The American Scene
- First US edition
- Author: Henry James
- Language: English
- Genre: Travel writing
- Publisher: Chapman and Hall, London Harper & Brothers, Boston
- Publication date: Chapman: 29 January 1907 Harper: 7 February 1907
- Publication place: United Kingdom, United States
- Media type: Print
- Pages: Chapman: 465 Harper: 443

= The American Scene =

Book by Henry James

The American Scene is a book of travel writing by Henry James about his trip through the United States in 1904–1905. Ten of the fourteen chapters of the book were published in the North American Review, Harper's and the Fortnightly Review in 1905 and 1906. The first book publication was in 1907, and there were significant differences between the American and the English versions of the book.

Without question the most controversial and critically discussed of James' travel books, The American Scene sharply attacked what James saw as the rampant materialism and frayed social structure of turn-of-the-century America. The book has generated controversy for its treatment of various ethnic groups and political issues. The book still has relevance to such current topics as immigration policy, environmental protection, economic growth, and racial tensions.

== Summary and themes ==
James spent nearly a year on his American tour from August, 1904 to July, 1905. He travelled the entire country and even made decent money from public lectures, usually to ladies' organizations that he made "pay me through the nose." The American Scene covers his trips up and down the Eastern seaboard, concentrating on New York City and New England. A second volume, which was to recount his experiences in the Midwest and West, never got written.

The book as it stands has been praised and damned, respected and dismissed. The extreme reactions may result from the contradictions inherent in the book itself. To take perhaps the most notorious example, James indulged in racist criticism of black people as incapable of alertness and attention, then praised the "most accomplished" W. E. B. Du Bois' The Souls of Black Folk as "the only Southern book of any distinction for many a year."

Similarly, James was full of misgivings about unrestricted immigration and its effect on America's already thinly stretched social fabric. But he conceded that the strong assimilative forces of American life would work on the children of the immigrants, "the younger generation who will fully profit, rise to the occasion, and enter into the privilege" of full citizenship.

James also constantly criticized the materialism and greed he saw all around him in American business. But he again admitted that the result was a huge increase in material well-being for the average person: "this immense, vivid general lift of poverty and general appreciation of the living unit's paying property in himself." It was in this widespread prosperity "that the picture seems most to clear and the way to jubilation most to open."

Yet James' account was finally a grim one.

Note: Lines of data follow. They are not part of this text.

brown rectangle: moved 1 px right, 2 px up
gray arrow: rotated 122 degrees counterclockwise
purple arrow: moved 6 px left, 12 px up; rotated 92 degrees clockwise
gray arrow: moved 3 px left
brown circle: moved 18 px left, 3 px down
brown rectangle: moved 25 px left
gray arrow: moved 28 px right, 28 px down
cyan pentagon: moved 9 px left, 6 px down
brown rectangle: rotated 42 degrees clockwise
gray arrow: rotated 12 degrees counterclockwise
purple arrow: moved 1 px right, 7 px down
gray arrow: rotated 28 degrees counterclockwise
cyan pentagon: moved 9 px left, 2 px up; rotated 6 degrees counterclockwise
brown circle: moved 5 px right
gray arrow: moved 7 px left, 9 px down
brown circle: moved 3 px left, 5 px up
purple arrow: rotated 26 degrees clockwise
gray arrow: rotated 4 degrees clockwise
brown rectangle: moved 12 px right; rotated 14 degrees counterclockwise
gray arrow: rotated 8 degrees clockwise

In the last section of the book he denounced America's spoliation of "the great lonely land", its frantic economic development, and its festering social tensions. The consequence was a "devil's dance" which made the future look uncertain and threatening. This final section was omitted from the American edition of the book, much to James' indignation.

===Table of contents===
| *New England: An Autumn Impression *New York City Revisited *New York City and the Hudson: A Spring Impression *New York City: Social Notes *The Bowery and Thereabouts *The Sense of Newport *Boston | *Concord and Salem *Philadelphia *Baltimore *Washington *Richmond *Charleston *Florida |

==Critical evaluation==
Sharon Cameron in her study of James' concept of consciousness uses The American Scene to introduce her thesis that James is counterintuitive in his representation of consciousness.